Look! No Hands! - Soccer at Croker


Forget about the rugby: the real story about Croke Park being opened up to 'foreign' sports is the entrance of the Irish football team there for the first time, something that I never expected to see when I was growing up. This is analogous to the US opening an embassy in Pyongyang; the rugby team running out at Croker was, in comparison, about as momentous as John Howard sending an Aussie ambassador to North Korea. The Irish media understood this and so had to manufacture a controversy about 'God Save the Queen' being played at Croker to make the build-up to the England game a bit spicier. Rugby is a sport that has traditionally had barely any crossover with Gaelic games (or football) in terms of players or supporters. Soccer however, especially in places like Donegal, Sligo, South Tipperary, Cork, Dublin, Dundalk and in the north, among Catholics, has always been the chief rival of the GAA, the Ban on GAA members playing or attending foreign sports owes more to self-preservation than knee-jerk Anglophobia (Rule 21, was, of course, determined by the latter).

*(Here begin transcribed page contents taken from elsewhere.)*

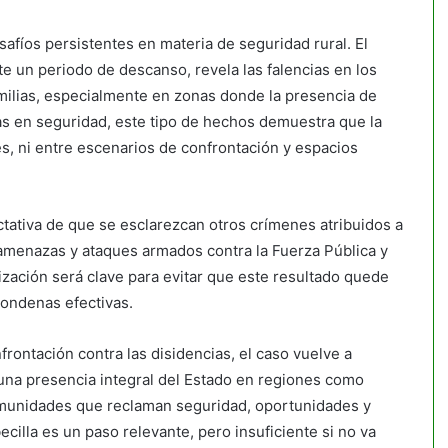
afíos persistentes en materia de seguridad rural. El
te un periodo de descanso, revela las falencias en los
milias, especialmente en zonas donde la presencia de
as en seguridad, este tipo de hechos demuestra que la
es, ni entre escenarios de confrontación y espacios
ctativa de que se esclarezcan otros crímenes atribuidos a
 amenazas y ataques armados contra la Fuerza Pública y
alización será clave para evitar que este resultado quede
condenas efectivas.
frontación contra las disidencias, el caso vuelve a
una presencia integral del Estado en regiones como
omunidades que reclaman seguridad, oportunidades y
ecilla es un paso relevante, pero insuficiente si no va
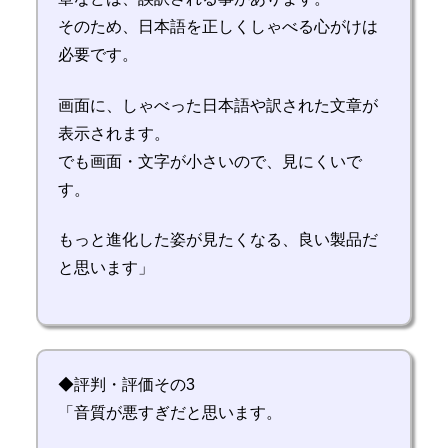
そのため、日本語を正しくしゃべる心がけは
必要です。
画面に、しゃべった日本語や訳された文章が
表示されます。
でも画面・文字が小さいので、見にくいで
す。
もっと進化した姿が見たくなる、良い製品だ
と思います」
◆評判・評価その3
「音質が悪すぎだと思います。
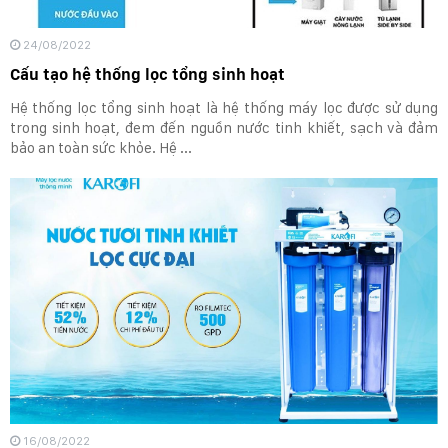
24/08/2022
Cấu tạo hệ thống lọc tổng sinh hoạt
Hệ thống lọc tổng sinh hoạt là hệ thống máy lọc được sử dụng
trong sinh hoạt, đem đến nguồn nước tinh khiết, sạch và đảm
bảo an toàn sức khỏe. Hệ ...
16/08/2022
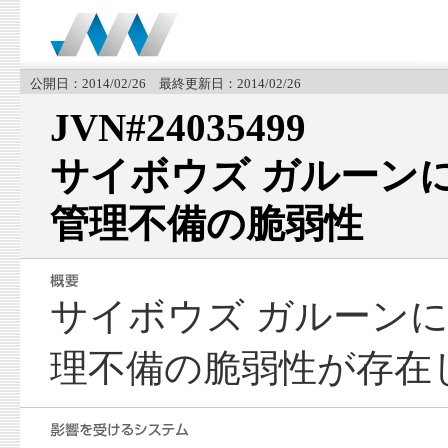
公開日：2014/02/26 最終更新日：2014/02/26
JVN#24035499
サイボウズ ガルーン
管理不備の脆弱性
サイボウズ ガルーン
理不備の脆弱性が存在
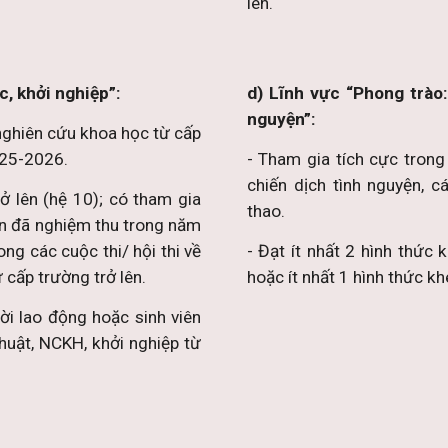
lên.
c, khởi nghiệp”:
d) Lĩnh vực “Phong trào
nguyện”:
 nghiên cứu khoa học từ cấp
025-2026.
- Tham gia tích cực trong
chiến dịch tình nguyện, c
rở lên (hệ 10); có tham gia
thao.
ên đã nghiệm thu trong năm
ong các cuộc thi/ hội thi về
- Đạt ít nhất 2 hình thức 
 cấp trường trở lên.
hoặc ít nhất 1 hình thức k
ời lao động hoặc sinh viên
 thuật, NCKH, khởi nghiệp từ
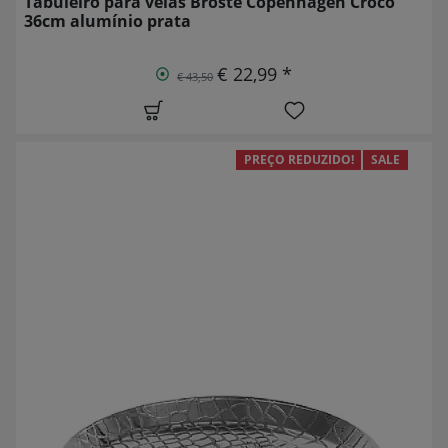
Tabuleiro para velas Broste Copenhagen Croco
36cm alumínio prata
€ 22,99 *
€ 43,50
PREÇO REDUZIDO!
SALE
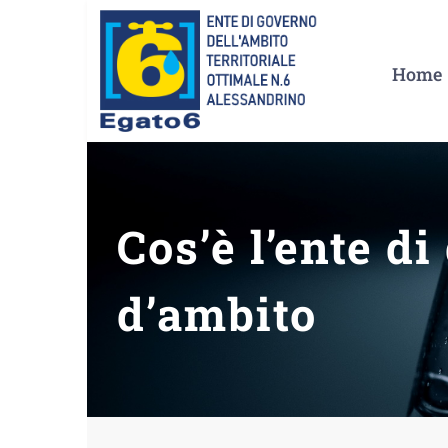
Salta
al
Home
contenuto
Cos’è l’ente d
d’ambito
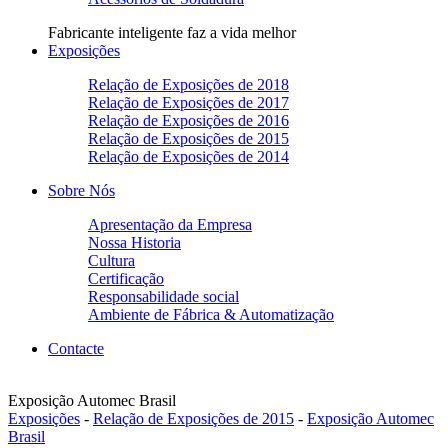
Fabricante inteligente faz a vida melhor
Exposições
Relação de Exposições de 2018
Relação de Exposições de 2017
Relação de Exposições de 2016
Relação de Exposições de 2015
Relação de Exposições de 2014
Sobre Nós
Apresentação da Empresa
Nossa Historia
Cultura
Certificação
Responsabilidade social
Ambiente de Fábrica & Automatização
Contacte
Exposição Automec Brasil
Exposições
-
Relação de Exposições de 2015
-
Exposição Automec
Brasil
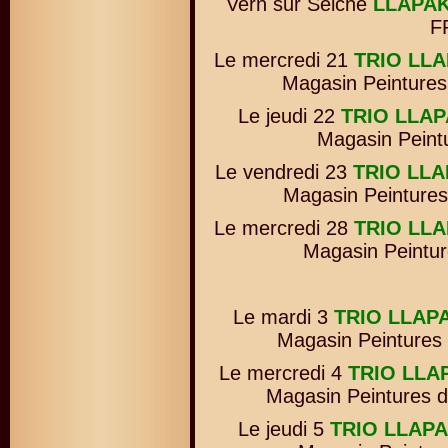
Vern sur Seiche
LLAPA
F
Le mercredi 21
TRIO LL
Magasin Peintures
Le jeudi 22
TRIO LLA
Magasin Peintu
Le vendredi 23
TRIO LL
Magasin Peintures
Le mercredi 28
TRIO LL
Magasin Peintur
Le mardi 3
TRIO LLAP
Magasin Peintures 
Le mercredi 4
TRIO LLA
Magasin Peintures d
Le jeudi 5
TRIO LLAP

There was always a lot of pettiness in the GAA's attitudes towards soccer, especially as so many of its members were enthusiastic players and followers of it, seeing it, not as an English sport, but a world one, or more often as simply a game to play during the winter when Gaelic football was dormant. I remember being kicked off the local GAA pitch by one spiteful local official one evening when I was about ten for playing 'soccer'; this act of interference backfired badly on his part as the result was that we reformed the underage soccer team and promptly went about winning almost everything there was to win. Everybody on the team also played on the local Gaelic team, which did fairly well too. This incident was typical of many people growing up in Ireland, even for up to twenty-five years after Rule 42 was rescinded in 1971.

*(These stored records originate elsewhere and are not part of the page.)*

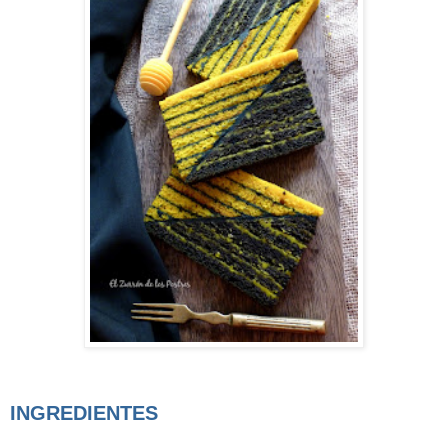
INGREDIENTES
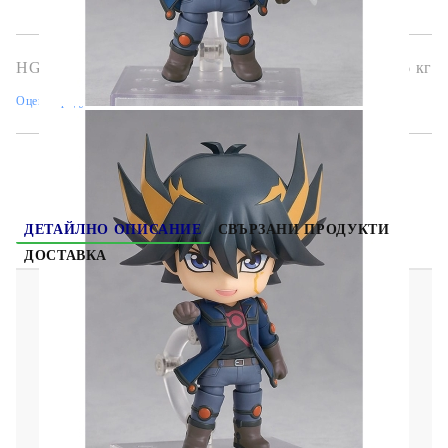
и моменти от сериала. Задължителен артикул за феновете на
Yu-Gi-Oh!
и любителите на аниме фигурки!
HGA9067
0.326
кг
Оцени продукта
ДЕТАЙЛНО ОПИСАНИЕ
СВЪРЗАНИ ПРОДУКТИ
ДОСТАВКА
Yu-Gi-Oh! Duel Monsters GX Nendoroid Екшън
Фигурка - Yusei Fudo
Този нендороид на Yusei Fudo е от добре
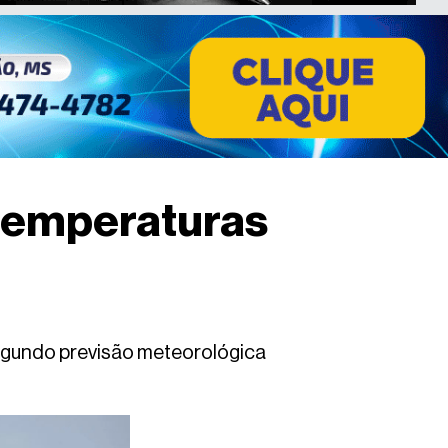
 temperaturas
segundo previsão meteorológica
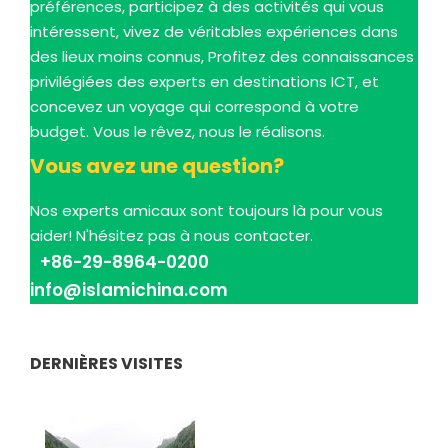
préférences, participez à des activités qui vous
intéressent, vivez de véritables expériences dans
des lieux moins connus, Profitez des connaissances
privilégiées des experts en destinations ICT, et
concevez un voyage qui correspond à votre
budget. Vous le rêvez, nous le réalisons.
Vous avez une question?
Nos experts amicaux sont toujours là pour vous
aider! N'hésitez pas à nous contacter.
+86-29-8964-0200
info@islamichina.com
DERNIÈRES VISITES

But the GAA has changed a lot since then, partly because the Old Guard has died out, partly because of a large amount of its membership playing other sports, and also because both Gaelic and hurling weathered admirably the competition from soccer in the 1990s. Croke Park realised that soccer, despite its rise in popularity was not the threat it was once thought to be, and Gaelic games remain undiminished in their appeal in their traditional strongholds. In fact, the success of our rugby and soccer teams internationally (not to mention the cricket team) is remarkable given that such a small population base is spread so thin over four team sports. Countries of similar sizes, such as Scotland, Croatia, Norway, Denmark and Finland usually have to grapple with no more than two sports.

And today, Ireland face Wales in the first soccer game ever at Croker. Given the decrepit nature of the FAI at the moment, the GAA can even be favourably viewed as the more visionary, more professional, and more enlightened organisation. They did, after all, get their act together and construct one of the finest stadiums in Europe (albeit with the help of substantial public funding). There are few die-hards left in the GAA that will spite the footballers (or the rugby players either); the majority of GAA members will rather feel extra pride at the international attention their magnificent stadium is getting.

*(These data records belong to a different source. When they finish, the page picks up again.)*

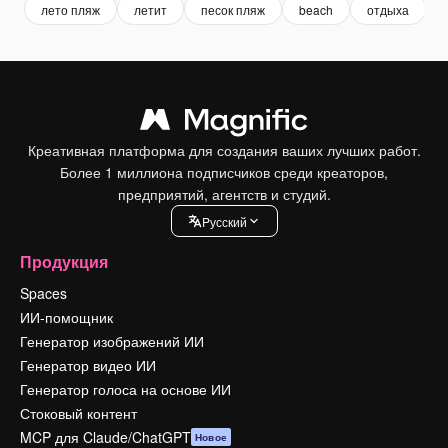
лето пляж
летит
песок пляж
beach
отдыха
Креативная платформа для создания ваших лучших работ.
Более 1 миллиона подписчиков среди креаторов,
предприятий, агентств и студий.
Pусский
Продукция
Spaces
ИИ-помощник
Генератор изображений ИИ
Генератор видео ИИ
Генератор голоса на основе ИИ
Стоковый контент
MCP для Claude/ChatGPT
Новое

As for the match itself, we live in hope. If we do not beat Wales and then Slovakia on Wednesday, the remaining five group games will be nothing but glorified friendlies. Even with two wins (against teams that we would normally expect to beat at home) the outlook is bleak enough. The best thing to hope for would be for Germany to run away with the group (starting today with a win in Prague, which is not beyond them) and for the Czechs to drop points here and there, in which a case an Ireland team producing improbably superhuman performances might grab second place. There is an air of the Euro 88 qualifiers about this group, and remember we won that group at the death in spite of not really winning that many games at all, and playing atrociously against the minnows of the group, Luxembourg. It is also easy to forget that Ireland have turned out two creditable - if hardly astounding - performances in this group, against both the Germans and the Czechs. But of course, we took only one point from those two games and, as Johnny Giles remarked this week, Staunton's boys are playing 'reaction football' alternating good performance with abominable ones - a clear sign of a lack of management. And the management is the real problem, especially when one sees the superb seasons the likes of Kevin Doyle, Stephen Ireland, Richard Dunne, Stephen Hunt and Robbie Keane are having in the Premiership. It is true that, as Roy Keane has pointed out, few of the senior players are being quite so good, and his namesake certainly never matches his Spurs form in a green shirt. We remain optimistic however. The Irish football team is one of the few things that still evokes a strange child-like state of innocence in Seanachie.